Research

The specialist group of ​Maker@STEAM​, situates to the research interest areas of education, society, culture, learning and interaction, within the Faculty of Educational Sciences. It focuses on maker culture, design learning as well as education in STEM areas and special education. The research community covers aspects related to craft and design, teaching and learning of home economics, management of everyday life, technology, sustainable development and well-being. Steam focuses on teaching, engagement and learning in school science, mathematics, biology, physics, chemistry, computer science, technology, sustainability and outdoor education. 

The members of Maker@STEAM operate in the following research groups and projects

Research in Craft Studies covers broadly different areas of craft, such as:

  • designers and makers of craft products,
  • designing and making processes and product development,
  • machines, tools and materials used in crafts.

Craft Studies is a multidisciplinary field of research. A research object can be approached from a psychological, physiological, social, cultural, economical or technological point of view. Craft studies analyses creative and productive activities of human beings.

Craft Education investigates teaching and learning crafts, and educational systems.

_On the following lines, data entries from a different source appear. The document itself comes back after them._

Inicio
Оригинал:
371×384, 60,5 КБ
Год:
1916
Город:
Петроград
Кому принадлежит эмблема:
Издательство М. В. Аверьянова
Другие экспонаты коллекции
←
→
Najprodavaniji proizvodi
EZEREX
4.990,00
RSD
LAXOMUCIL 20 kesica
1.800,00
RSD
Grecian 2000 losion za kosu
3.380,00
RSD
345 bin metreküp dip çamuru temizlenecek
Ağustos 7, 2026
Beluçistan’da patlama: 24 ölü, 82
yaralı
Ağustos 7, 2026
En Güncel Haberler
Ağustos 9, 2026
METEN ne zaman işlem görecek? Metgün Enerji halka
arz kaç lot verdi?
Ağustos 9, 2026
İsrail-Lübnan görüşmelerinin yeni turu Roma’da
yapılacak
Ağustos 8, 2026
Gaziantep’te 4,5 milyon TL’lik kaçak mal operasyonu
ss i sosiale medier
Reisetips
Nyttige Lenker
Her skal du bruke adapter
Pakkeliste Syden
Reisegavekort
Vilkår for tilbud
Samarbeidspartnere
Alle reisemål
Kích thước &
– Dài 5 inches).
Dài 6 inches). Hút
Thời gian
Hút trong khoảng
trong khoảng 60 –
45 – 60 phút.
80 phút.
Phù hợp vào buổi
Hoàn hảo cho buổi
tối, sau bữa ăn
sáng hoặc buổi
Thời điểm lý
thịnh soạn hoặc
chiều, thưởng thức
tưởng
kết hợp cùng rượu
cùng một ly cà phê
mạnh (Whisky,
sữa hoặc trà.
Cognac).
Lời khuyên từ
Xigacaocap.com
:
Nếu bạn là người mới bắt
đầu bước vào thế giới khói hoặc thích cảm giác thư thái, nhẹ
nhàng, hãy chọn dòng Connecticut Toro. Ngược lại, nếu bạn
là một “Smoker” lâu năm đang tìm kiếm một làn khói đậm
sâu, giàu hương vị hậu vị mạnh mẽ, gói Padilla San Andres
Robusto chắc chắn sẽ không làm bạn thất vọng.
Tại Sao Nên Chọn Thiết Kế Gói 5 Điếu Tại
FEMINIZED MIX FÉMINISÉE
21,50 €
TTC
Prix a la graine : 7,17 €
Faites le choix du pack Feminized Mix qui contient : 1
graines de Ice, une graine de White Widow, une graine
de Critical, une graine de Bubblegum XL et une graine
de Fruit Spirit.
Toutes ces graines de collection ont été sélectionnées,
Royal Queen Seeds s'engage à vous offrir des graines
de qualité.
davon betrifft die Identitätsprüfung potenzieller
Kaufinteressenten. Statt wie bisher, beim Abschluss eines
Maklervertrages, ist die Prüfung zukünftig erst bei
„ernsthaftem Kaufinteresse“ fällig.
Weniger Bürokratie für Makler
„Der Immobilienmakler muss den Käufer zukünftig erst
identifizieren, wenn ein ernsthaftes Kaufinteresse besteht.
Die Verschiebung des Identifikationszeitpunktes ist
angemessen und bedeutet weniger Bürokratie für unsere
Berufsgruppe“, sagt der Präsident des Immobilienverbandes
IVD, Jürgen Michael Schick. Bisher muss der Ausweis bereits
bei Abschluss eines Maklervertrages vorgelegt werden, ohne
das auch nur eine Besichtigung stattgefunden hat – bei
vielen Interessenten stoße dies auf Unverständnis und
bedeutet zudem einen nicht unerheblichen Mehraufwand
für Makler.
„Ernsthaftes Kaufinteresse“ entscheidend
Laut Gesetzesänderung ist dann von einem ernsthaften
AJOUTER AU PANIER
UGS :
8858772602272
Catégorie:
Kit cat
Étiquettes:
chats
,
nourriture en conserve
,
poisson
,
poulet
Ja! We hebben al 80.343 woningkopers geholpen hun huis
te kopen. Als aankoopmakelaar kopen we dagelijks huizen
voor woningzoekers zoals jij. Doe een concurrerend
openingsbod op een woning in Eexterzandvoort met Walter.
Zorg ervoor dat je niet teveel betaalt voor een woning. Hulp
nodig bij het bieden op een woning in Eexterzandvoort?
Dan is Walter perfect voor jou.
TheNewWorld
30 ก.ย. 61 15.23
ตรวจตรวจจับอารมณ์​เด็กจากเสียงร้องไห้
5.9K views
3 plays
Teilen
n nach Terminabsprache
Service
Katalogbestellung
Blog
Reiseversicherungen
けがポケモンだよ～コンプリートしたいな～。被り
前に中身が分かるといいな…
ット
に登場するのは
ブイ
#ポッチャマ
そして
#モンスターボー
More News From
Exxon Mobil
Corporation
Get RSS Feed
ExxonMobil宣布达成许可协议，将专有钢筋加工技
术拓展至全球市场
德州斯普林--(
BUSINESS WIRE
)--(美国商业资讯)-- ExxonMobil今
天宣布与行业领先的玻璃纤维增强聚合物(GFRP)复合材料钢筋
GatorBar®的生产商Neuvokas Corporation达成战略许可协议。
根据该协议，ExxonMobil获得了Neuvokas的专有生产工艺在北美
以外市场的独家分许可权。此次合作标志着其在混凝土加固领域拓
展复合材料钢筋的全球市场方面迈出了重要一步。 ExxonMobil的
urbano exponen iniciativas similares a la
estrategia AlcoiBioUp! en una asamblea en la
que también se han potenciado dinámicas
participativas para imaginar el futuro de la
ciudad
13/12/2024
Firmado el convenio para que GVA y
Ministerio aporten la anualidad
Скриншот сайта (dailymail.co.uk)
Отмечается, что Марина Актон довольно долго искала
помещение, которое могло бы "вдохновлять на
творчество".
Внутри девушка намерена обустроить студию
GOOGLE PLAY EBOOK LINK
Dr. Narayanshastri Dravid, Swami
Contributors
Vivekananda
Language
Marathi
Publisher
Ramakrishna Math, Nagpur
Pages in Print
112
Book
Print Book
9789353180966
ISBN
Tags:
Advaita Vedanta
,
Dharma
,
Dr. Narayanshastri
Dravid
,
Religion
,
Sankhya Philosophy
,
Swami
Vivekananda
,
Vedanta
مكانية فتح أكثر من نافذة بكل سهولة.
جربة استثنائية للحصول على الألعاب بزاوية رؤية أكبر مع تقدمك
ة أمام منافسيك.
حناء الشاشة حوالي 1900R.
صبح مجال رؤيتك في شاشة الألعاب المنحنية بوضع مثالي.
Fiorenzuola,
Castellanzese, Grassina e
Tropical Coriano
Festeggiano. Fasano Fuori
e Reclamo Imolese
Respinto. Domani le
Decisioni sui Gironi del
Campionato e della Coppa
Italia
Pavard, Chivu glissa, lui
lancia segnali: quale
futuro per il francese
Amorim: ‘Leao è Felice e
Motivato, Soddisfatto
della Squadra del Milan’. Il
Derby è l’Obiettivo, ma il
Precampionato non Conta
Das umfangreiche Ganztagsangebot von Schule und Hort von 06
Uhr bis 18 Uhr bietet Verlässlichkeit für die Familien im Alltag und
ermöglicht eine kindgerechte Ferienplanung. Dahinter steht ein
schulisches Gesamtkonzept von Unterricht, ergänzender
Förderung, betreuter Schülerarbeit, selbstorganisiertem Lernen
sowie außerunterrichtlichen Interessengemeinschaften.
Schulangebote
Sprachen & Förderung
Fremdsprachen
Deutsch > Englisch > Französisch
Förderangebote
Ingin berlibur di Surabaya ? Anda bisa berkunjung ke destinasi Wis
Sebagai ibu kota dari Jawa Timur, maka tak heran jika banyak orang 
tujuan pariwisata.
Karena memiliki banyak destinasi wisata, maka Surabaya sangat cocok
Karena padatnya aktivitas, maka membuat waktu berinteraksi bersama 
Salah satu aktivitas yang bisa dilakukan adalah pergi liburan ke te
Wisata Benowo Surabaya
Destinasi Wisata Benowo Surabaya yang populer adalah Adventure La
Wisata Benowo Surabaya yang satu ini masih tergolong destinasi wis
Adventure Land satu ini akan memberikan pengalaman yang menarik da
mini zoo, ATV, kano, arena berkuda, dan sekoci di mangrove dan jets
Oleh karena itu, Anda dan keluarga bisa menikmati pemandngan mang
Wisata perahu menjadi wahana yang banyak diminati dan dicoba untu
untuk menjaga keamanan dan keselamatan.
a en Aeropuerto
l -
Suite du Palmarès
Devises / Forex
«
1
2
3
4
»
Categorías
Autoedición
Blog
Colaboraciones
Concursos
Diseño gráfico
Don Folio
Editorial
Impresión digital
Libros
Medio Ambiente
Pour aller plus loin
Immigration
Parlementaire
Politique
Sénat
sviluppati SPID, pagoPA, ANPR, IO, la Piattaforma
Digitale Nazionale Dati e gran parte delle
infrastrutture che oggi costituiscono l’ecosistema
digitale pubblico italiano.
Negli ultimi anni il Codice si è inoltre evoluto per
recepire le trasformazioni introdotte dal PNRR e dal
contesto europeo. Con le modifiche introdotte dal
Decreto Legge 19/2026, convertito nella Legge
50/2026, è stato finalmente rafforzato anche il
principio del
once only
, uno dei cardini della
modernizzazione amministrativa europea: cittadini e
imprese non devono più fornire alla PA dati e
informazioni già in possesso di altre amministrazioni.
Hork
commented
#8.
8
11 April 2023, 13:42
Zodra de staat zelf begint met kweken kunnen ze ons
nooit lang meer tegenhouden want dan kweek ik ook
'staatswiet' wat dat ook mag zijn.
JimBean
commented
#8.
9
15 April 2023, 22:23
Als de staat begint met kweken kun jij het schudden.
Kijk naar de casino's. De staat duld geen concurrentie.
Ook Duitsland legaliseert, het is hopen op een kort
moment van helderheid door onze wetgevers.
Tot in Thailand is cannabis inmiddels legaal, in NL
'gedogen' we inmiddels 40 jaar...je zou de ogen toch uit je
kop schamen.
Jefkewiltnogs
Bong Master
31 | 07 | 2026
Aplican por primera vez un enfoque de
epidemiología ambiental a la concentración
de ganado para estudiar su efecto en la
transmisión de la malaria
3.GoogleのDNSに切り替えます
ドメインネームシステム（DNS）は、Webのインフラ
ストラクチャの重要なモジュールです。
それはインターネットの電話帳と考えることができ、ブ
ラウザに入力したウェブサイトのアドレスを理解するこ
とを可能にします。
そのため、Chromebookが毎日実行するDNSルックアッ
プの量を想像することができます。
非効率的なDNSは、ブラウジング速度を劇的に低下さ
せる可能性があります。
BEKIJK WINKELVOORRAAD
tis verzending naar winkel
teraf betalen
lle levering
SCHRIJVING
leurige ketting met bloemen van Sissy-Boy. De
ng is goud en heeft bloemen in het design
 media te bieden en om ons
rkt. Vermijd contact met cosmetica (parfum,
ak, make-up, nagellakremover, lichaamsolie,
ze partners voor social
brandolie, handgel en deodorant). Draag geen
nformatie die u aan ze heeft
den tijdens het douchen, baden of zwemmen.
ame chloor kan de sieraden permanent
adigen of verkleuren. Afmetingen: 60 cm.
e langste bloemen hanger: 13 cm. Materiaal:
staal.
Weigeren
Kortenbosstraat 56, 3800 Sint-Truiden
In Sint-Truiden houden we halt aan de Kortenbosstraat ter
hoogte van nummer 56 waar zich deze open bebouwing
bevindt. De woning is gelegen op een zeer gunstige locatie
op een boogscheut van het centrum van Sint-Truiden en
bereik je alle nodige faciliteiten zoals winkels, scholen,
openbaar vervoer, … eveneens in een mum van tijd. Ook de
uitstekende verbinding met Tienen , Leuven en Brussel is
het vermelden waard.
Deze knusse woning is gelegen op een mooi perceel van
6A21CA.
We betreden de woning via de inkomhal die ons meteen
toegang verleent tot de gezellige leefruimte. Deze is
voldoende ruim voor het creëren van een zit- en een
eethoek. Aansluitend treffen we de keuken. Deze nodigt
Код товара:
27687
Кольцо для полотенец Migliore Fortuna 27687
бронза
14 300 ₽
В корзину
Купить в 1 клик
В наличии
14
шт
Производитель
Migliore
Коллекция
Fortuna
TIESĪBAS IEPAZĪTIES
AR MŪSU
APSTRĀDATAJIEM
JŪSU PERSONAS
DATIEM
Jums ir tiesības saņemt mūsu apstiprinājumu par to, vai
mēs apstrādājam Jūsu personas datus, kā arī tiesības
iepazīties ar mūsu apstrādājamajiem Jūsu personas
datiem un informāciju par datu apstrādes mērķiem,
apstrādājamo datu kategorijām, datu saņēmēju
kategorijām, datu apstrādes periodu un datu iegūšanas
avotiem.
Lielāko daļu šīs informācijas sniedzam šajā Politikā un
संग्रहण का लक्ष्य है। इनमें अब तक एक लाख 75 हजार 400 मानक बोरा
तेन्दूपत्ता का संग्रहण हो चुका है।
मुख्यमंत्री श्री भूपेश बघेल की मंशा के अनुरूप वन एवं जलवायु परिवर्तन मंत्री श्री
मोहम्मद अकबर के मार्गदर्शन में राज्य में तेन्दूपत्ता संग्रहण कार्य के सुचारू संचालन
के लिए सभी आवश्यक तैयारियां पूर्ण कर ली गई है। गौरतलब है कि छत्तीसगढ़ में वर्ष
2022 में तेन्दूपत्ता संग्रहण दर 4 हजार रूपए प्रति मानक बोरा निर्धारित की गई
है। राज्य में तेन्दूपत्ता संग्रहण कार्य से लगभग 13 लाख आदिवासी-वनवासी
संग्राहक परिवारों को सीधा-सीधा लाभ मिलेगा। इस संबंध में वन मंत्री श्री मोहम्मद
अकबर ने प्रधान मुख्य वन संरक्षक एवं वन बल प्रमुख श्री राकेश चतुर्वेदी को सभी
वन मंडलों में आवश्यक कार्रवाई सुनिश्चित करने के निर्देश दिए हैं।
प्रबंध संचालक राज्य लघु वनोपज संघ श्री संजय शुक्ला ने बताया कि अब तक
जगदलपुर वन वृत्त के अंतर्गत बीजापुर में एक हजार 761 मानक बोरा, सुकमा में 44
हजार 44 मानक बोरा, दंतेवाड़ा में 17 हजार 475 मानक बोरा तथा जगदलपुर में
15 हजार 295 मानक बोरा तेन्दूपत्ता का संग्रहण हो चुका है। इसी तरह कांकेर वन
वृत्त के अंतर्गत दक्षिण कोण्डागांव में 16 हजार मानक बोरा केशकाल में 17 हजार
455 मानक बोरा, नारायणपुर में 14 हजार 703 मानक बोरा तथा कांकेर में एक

Research focuses on teaching and learning skills, interaction and collaboration in craft.

Research themes are:

  • designing and making craft products
  • virtual collaborative designing
  • craft as a cultural activity
  • future of craft
  • craft skills and knowledge
  • teaching and learning crafts

The research group is directed by Professor Pirita Seitamaa-Hakkarainen and Professor Erja Syrjäläinen.

The research group, Food, culture and learning, focuses on subject-didactic questions related to the teaching and learning of home economics within various cultural settings and school levels, ranging from comprehensive school to higher education. We are especially interested in formal teaching and learning situations, such as in the classroom, but also within informal learning environments such as homes or NGOs.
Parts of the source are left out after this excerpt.